Start of Block
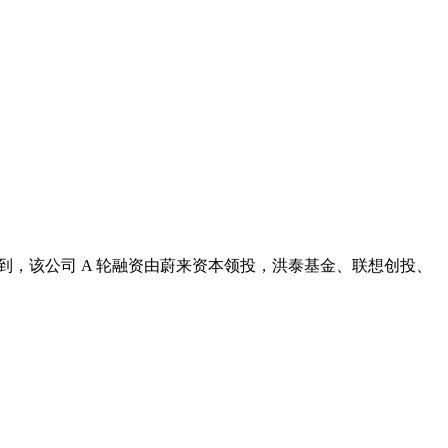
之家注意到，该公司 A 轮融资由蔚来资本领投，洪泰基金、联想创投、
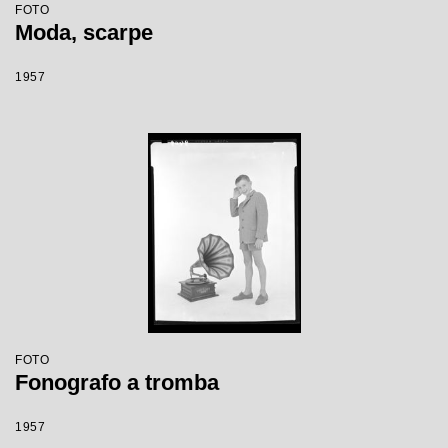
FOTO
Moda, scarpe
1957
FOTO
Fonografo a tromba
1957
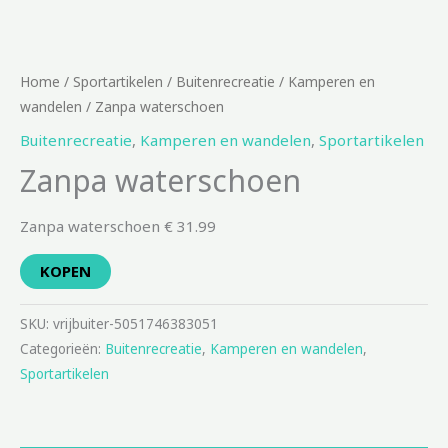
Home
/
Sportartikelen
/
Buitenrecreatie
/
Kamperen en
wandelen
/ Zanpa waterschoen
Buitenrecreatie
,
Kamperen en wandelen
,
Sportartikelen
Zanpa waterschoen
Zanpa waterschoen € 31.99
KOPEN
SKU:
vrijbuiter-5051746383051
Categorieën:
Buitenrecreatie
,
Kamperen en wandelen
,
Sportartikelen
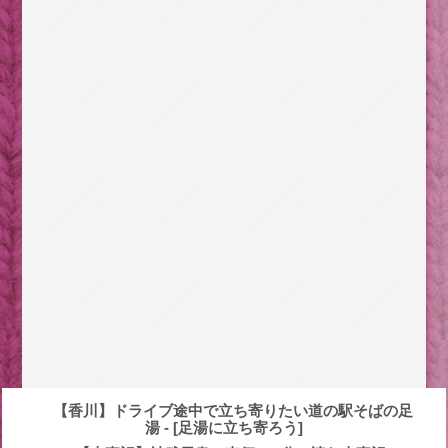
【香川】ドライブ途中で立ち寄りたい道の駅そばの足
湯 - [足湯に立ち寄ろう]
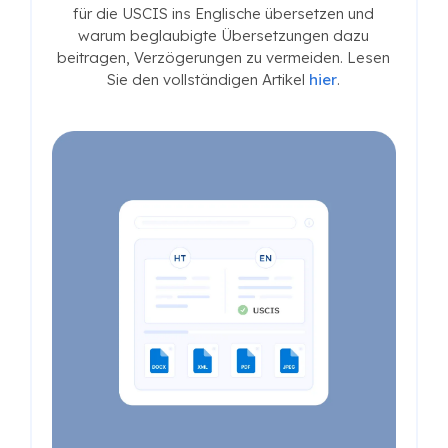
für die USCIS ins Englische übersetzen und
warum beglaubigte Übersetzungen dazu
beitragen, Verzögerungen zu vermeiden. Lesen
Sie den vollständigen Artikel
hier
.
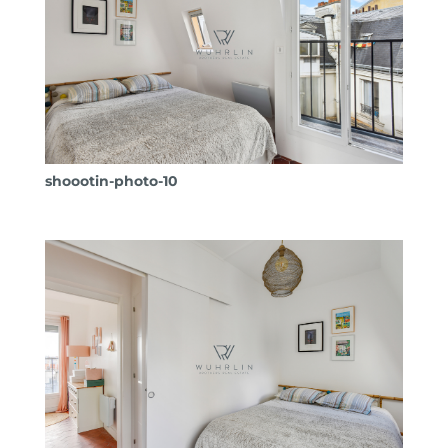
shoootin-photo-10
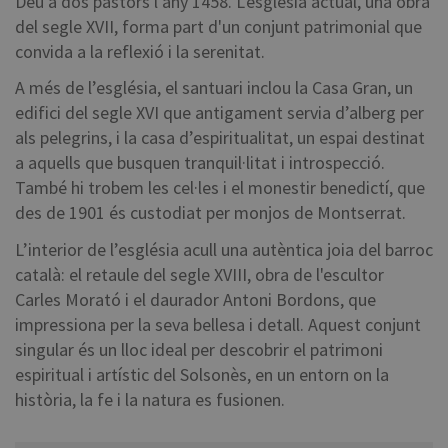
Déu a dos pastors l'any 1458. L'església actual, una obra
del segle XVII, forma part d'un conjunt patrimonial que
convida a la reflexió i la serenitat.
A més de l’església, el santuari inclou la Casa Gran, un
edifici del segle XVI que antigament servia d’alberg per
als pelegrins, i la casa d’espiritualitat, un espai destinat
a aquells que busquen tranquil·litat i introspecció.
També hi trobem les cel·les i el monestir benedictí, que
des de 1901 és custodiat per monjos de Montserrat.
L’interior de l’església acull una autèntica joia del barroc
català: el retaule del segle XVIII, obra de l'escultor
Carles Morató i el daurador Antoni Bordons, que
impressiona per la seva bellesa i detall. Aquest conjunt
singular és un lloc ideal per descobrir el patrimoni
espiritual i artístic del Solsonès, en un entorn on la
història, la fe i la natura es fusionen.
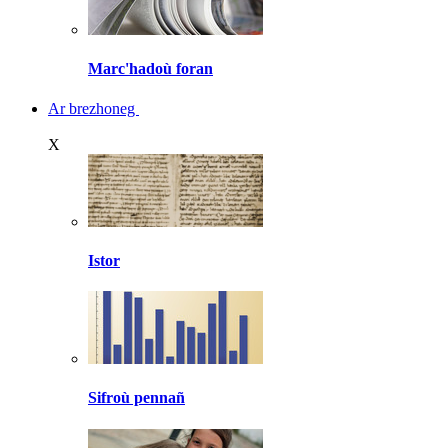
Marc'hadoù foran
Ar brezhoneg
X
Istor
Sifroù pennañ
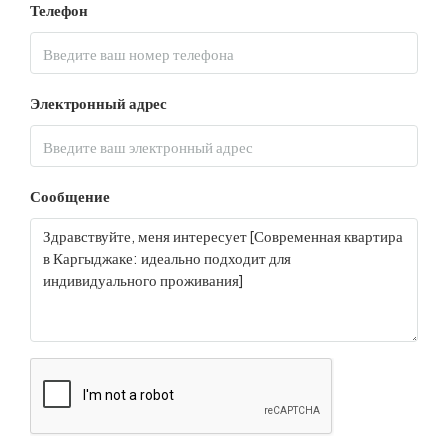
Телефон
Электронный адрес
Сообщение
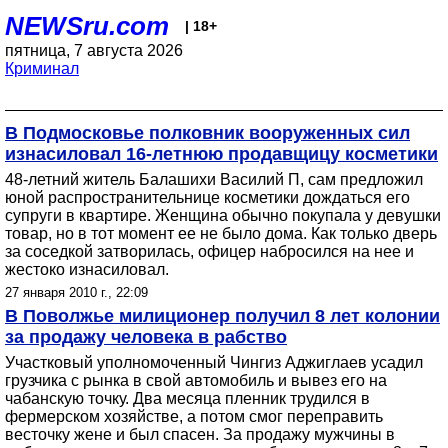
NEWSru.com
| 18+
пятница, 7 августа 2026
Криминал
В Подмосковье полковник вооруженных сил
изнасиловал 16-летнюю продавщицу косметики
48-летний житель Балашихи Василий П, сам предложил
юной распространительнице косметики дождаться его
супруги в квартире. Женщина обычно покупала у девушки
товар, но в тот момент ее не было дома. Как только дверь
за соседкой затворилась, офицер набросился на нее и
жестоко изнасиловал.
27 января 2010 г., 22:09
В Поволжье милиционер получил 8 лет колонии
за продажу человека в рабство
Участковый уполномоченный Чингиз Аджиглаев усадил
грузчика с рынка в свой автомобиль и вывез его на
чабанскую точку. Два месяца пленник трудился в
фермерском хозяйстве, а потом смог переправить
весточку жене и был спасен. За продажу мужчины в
End of Block
Start of Block
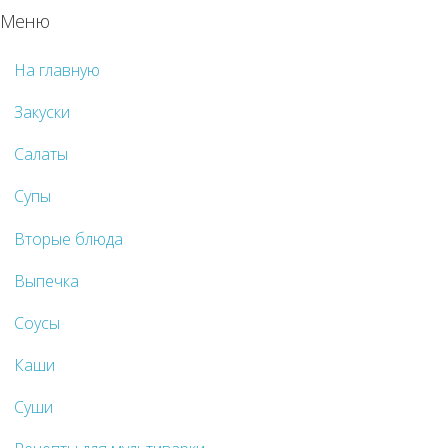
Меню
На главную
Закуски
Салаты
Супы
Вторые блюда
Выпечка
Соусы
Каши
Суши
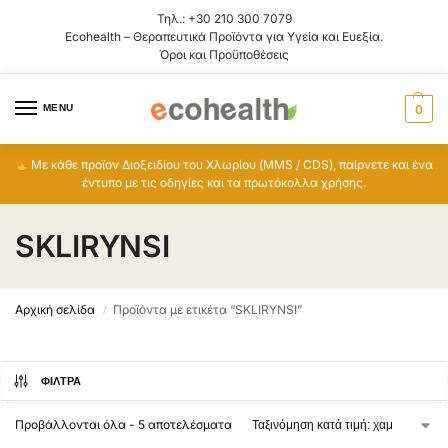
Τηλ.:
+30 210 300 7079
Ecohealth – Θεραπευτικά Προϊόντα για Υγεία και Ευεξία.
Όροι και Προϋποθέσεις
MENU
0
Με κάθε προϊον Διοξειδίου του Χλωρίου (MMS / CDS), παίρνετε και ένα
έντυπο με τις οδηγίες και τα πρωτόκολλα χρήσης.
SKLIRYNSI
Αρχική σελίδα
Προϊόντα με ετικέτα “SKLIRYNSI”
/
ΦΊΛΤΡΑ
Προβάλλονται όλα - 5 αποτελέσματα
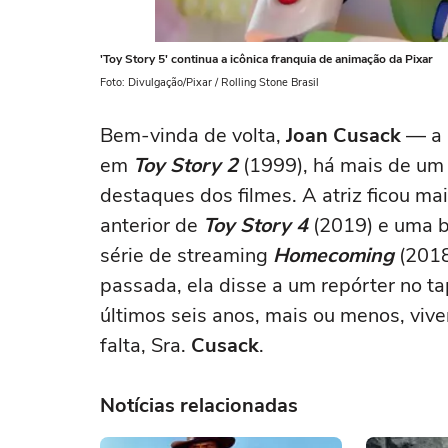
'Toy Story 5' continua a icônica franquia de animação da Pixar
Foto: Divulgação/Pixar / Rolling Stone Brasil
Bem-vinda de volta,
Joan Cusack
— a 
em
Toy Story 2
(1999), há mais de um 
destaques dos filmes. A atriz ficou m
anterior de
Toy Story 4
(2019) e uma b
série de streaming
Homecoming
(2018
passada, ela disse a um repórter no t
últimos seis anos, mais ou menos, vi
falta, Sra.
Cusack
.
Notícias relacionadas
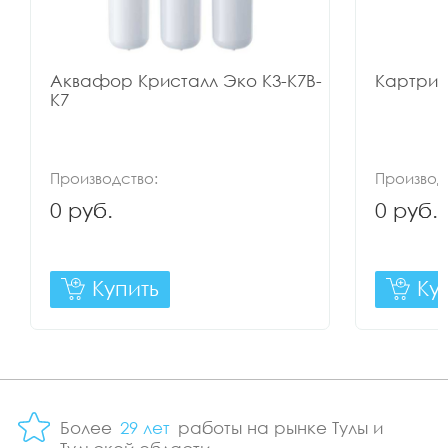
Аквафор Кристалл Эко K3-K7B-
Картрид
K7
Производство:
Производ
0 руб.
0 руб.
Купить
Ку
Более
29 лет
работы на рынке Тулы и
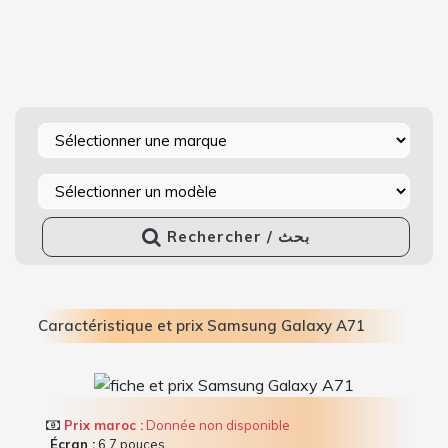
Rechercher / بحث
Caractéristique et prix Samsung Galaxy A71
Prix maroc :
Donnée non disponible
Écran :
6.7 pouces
End of Block
> _TASK TO CARRY OUT_
Look for "SKLIRYNSI" in each line of the material, then copy the lines where it is found.

> _ANSWER BOX_
SKLIRYNSI
Προϊόντα με ετικέτα “SKLIRYNSI”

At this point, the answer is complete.